32 Irish lifeboat crew have been lost in rescue missions, including the 15 crew of the Kingstown (now Dun Laoghaire) lifeboat which capsized while attempting to rescue the crew of the SS Palme on Christmas Eve 1895.

FAQs

While the number of callouts to lifeboat stations varies from year to year, Howth Lifeboat station has aggregated more 'shouts' in recent years than other stations, averaging just over 60 a year.

Stations with an offshore lifeboat have a full-time mechanic, while some have a full-time coxswain. However, most lifeboat crews are volunteers.

There are 46 lifeboat stations on the island of Ireland

32 Irish lifeboat crew have been lost in rescue missions, including the 15 crew of the Kingstown (now Dun Laoghaire) lifeboat which capsized while attempting to rescue the crew of the SS Palme on Christmas Eve 1895

In 2019, 8,941 lifeboat launches saved 342 lives across the RNLI fleet.

The Irish fleet is a mixture of inshore and all-weather (offshore) craft. The offshore lifeboats, which range from 17m to 12m in length are either moored afloat, launched down a slipway or are towed into the sea on a trailer and launched. The inshore boats are either rigid or non-rigid inflatables.

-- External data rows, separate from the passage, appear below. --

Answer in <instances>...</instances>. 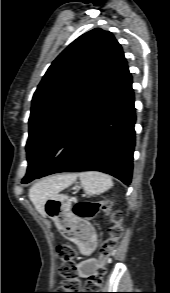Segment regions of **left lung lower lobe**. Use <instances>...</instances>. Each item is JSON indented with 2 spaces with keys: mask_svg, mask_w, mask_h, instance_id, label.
Masks as SVG:
<instances>
[{
  "mask_svg": "<svg viewBox=\"0 0 170 293\" xmlns=\"http://www.w3.org/2000/svg\"><path fill=\"white\" fill-rule=\"evenodd\" d=\"M135 120L132 77L126 67L62 153L38 175L22 183L59 172L100 171L129 185L133 170Z\"/></svg>",
  "mask_w": 170,
  "mask_h": 293,
  "instance_id": "0a47b994",
  "label": "left lung lower lobe"
}]
</instances>
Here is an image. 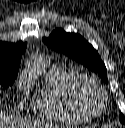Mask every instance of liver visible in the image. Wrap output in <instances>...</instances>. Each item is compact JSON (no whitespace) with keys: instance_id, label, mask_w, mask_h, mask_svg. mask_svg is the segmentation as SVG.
Instances as JSON below:
<instances>
[{"instance_id":"liver-1","label":"liver","mask_w":125,"mask_h":128,"mask_svg":"<svg viewBox=\"0 0 125 128\" xmlns=\"http://www.w3.org/2000/svg\"><path fill=\"white\" fill-rule=\"evenodd\" d=\"M0 106H1V99H0ZM8 124H11V119L8 117L5 113L0 112V128H6ZM34 127L37 128H52V125L49 124H41V123H36ZM58 128V127H55Z\"/></svg>"}]
</instances>
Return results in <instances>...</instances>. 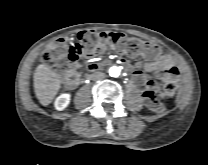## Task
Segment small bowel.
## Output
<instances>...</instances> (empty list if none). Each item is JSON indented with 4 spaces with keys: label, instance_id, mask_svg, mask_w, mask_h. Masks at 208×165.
Instances as JSON below:
<instances>
[{
    "label": "small bowel",
    "instance_id": "1",
    "mask_svg": "<svg viewBox=\"0 0 208 165\" xmlns=\"http://www.w3.org/2000/svg\"><path fill=\"white\" fill-rule=\"evenodd\" d=\"M149 62L144 64V69L148 72H153L155 75L163 81H175L179 75V68L173 63L172 58L169 55L163 54L157 57L143 55ZM124 65H127L126 61H122ZM81 65L77 61H68L65 69L61 73V77L69 88L74 89L78 85L79 70ZM133 77L137 82L142 83L143 86V98L146 104L154 109L152 102L156 98V92L153 88V81L146 80L145 74L141 70H137L133 73ZM155 110V109H154Z\"/></svg>",
    "mask_w": 208,
    "mask_h": 165
}]
</instances>
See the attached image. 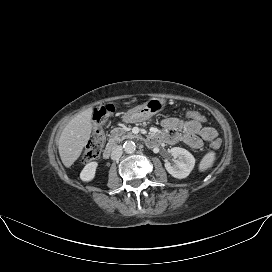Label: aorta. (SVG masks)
I'll return each instance as SVG.
<instances>
[{"instance_id": "aorta-1", "label": "aorta", "mask_w": 272, "mask_h": 272, "mask_svg": "<svg viewBox=\"0 0 272 272\" xmlns=\"http://www.w3.org/2000/svg\"><path fill=\"white\" fill-rule=\"evenodd\" d=\"M123 148L126 153H133L136 150V145L133 141H126Z\"/></svg>"}]
</instances>
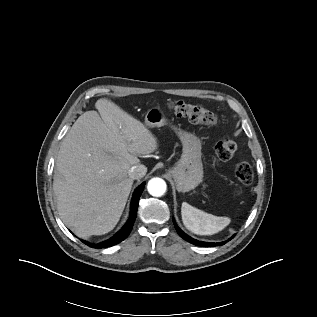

The Irish Coast Guard in the Republic of Ireland or the UK Coastguard in Northern Ireland task lifeboats when an emergency call is received, through any of the recognised systems. These include 999/112 phone calls, Mayday/PanPan calls on VHF, a signal from an emergency position indicating radio beacon (EPIRB) or distress signals.

The Irish Coast Guard is the government agency responsible for the response to, and co-ordination of, maritime accidents which require search and rescue operations. To carry out their task the Coast Guard calls on their own resources – Coast Guard units manned by volunteers and contracted helicopters, as well as "declared resources" - RNLI lifeboats and crews. While lifeboats conduct the operation, the coordination is provided by the Coast Guard.

A lifeboat coxswain (pronounced cox'n) is the skipper or master of the lifeboat.

RNLI Lifeboat crews are required to follow a particular development plan that covers a pre-agreed range of skills necessary to complete particular tasks. These skills and tasks form part of the competence-based training that is delivered both locally and at the RNLI's Lifeboat College in Poole, Dorset

 

While the RNLI is dependent on donations and legacies for funding, they also need volunteer crew and fund-raisers.